### Directions
Pull out every line below containing the word "Бедных".

──────── Extracted information

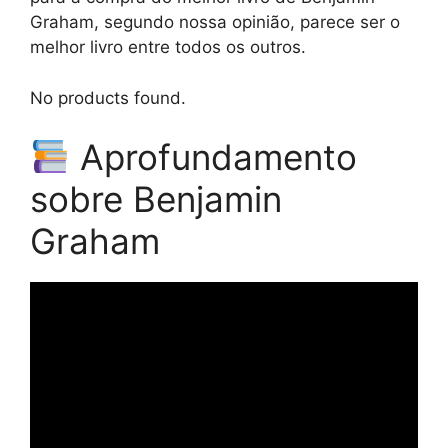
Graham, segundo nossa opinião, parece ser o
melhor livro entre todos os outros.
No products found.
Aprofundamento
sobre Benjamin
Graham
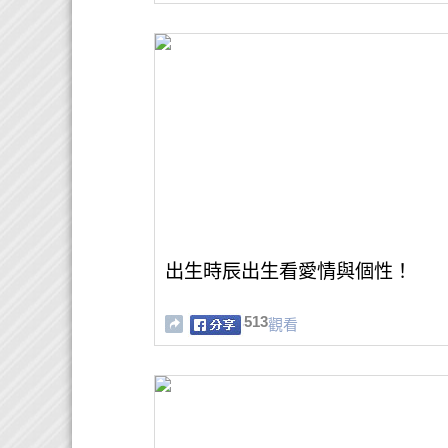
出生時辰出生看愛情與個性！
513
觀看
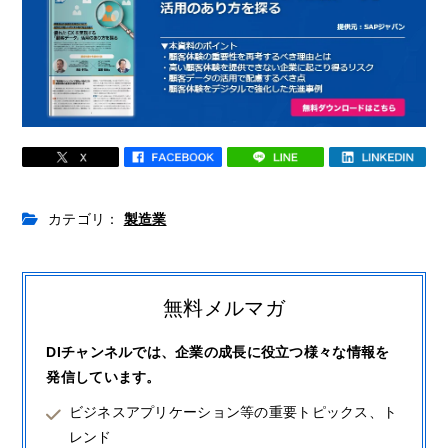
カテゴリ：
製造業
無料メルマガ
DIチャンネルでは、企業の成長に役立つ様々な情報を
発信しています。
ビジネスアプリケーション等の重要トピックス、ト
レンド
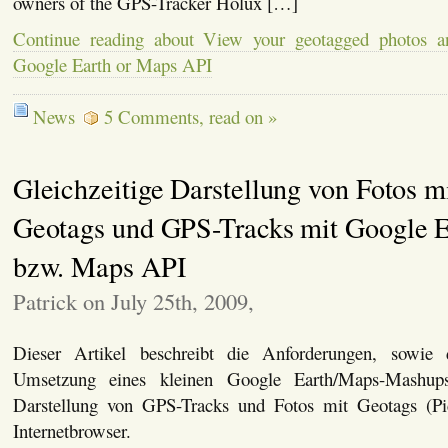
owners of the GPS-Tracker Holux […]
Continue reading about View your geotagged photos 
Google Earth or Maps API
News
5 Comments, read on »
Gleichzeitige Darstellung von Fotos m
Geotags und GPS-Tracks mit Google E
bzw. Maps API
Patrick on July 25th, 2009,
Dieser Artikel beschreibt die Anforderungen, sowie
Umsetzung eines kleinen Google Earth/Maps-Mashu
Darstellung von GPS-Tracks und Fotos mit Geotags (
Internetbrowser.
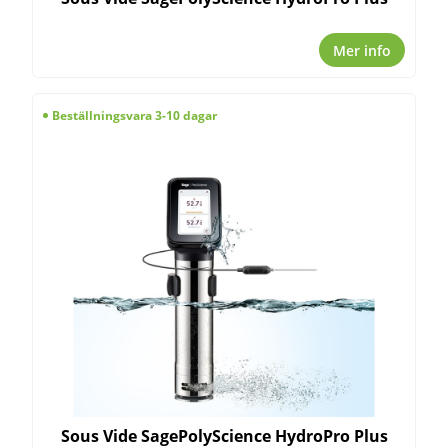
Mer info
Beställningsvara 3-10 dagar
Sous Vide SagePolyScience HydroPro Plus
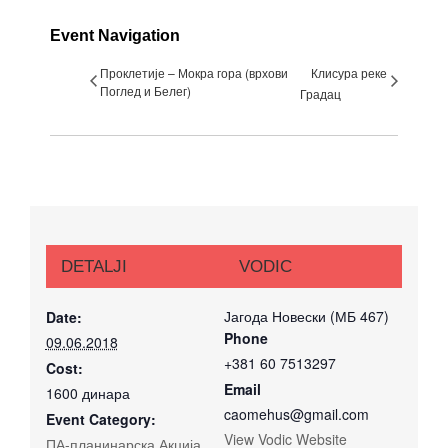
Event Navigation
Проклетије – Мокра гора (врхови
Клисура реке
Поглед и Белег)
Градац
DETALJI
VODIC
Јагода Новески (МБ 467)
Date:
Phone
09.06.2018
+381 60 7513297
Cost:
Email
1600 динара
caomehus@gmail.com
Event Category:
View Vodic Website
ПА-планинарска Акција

────────────────
──────── Extracted information

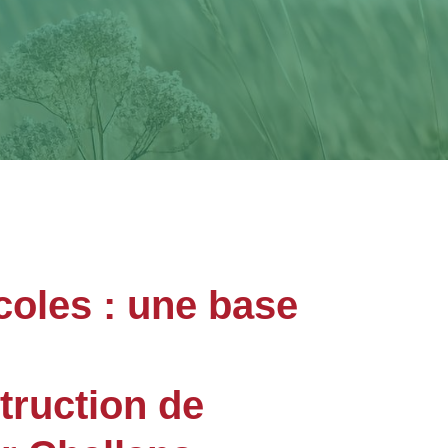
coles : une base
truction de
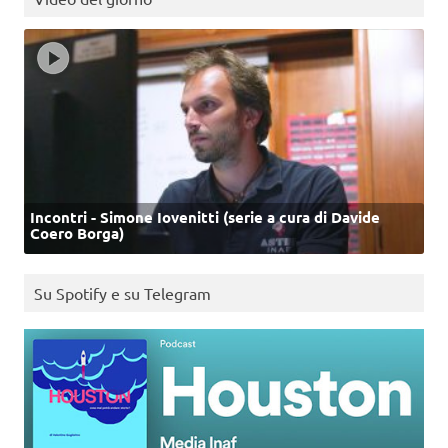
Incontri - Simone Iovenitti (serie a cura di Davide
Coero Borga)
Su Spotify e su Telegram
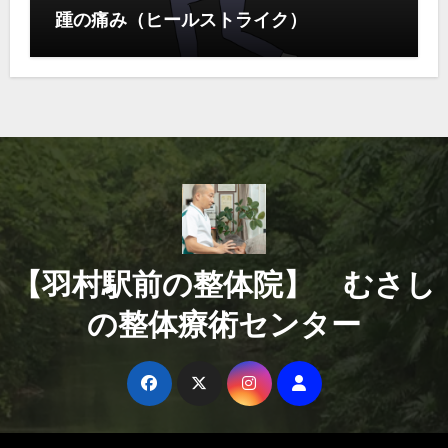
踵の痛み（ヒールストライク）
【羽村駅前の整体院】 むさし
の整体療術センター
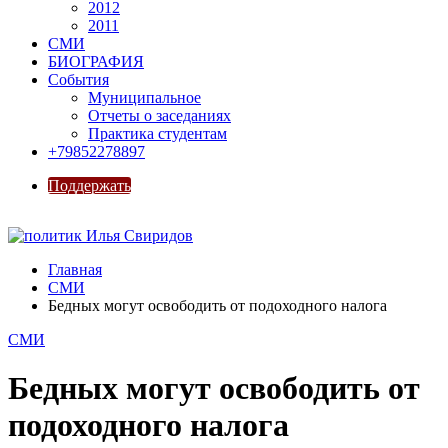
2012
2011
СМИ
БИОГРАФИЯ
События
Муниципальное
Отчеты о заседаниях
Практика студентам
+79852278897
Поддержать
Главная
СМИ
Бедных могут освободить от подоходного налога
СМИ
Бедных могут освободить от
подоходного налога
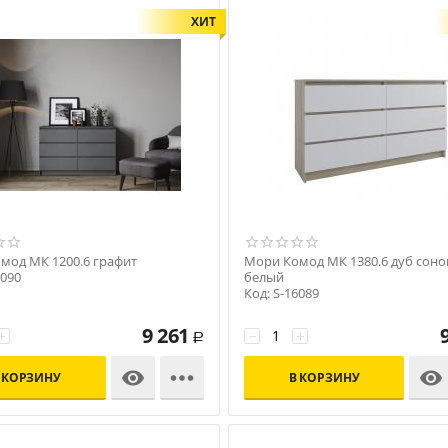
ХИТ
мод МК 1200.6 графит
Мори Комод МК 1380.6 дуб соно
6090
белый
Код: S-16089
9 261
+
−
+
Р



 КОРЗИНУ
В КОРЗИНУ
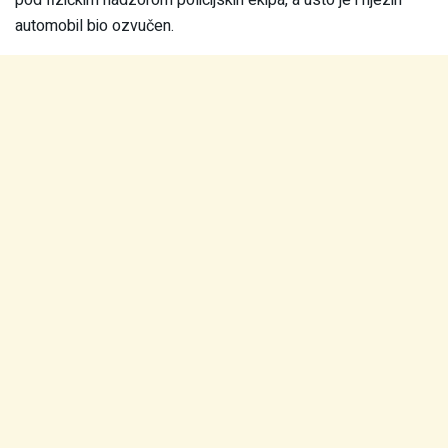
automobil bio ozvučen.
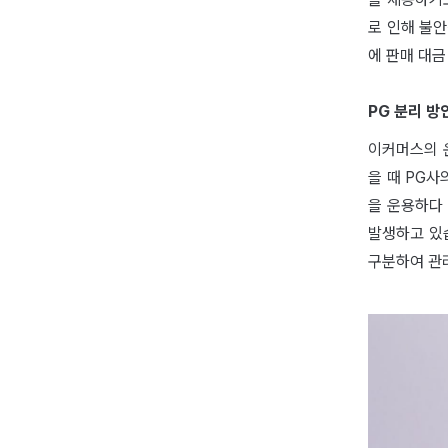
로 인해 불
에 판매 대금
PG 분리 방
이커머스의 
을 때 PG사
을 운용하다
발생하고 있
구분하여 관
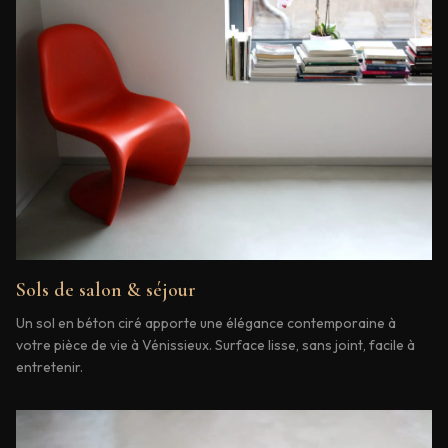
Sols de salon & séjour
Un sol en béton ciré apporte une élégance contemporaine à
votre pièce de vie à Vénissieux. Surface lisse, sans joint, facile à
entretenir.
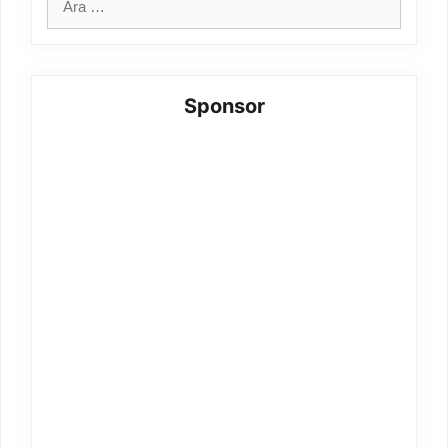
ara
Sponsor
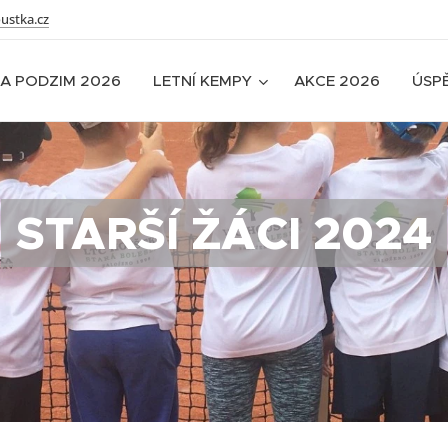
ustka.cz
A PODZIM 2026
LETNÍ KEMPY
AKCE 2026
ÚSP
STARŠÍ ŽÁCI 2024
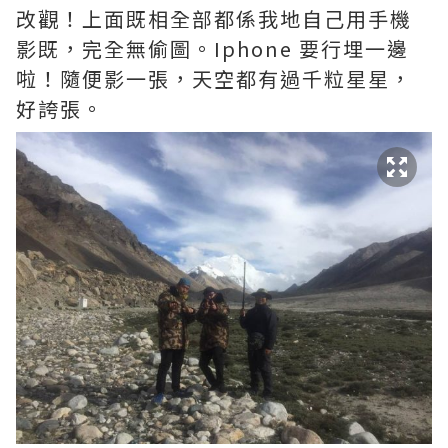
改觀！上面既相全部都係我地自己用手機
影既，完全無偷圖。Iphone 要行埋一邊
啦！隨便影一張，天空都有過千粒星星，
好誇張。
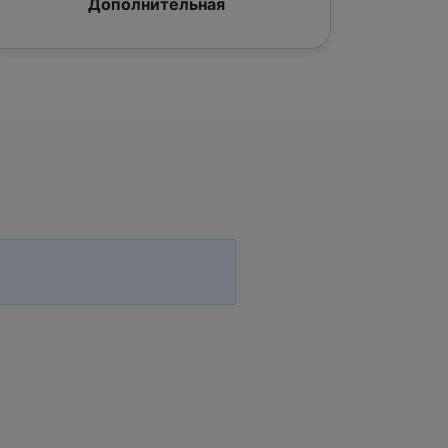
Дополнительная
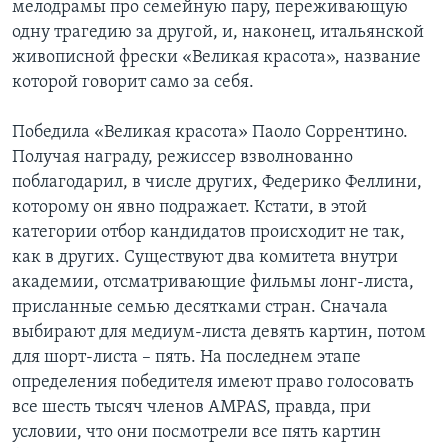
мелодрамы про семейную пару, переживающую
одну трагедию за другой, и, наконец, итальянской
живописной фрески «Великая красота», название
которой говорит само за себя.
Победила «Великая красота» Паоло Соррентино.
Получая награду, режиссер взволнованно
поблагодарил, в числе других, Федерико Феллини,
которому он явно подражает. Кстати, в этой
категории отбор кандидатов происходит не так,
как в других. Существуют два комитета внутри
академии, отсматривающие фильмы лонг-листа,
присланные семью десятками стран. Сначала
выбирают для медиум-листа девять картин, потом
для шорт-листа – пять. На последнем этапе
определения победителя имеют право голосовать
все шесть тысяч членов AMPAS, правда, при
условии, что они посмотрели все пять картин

────────────────

### Exercise response
Бедных могут освободить от подоходного налога
Бедных могут освободить от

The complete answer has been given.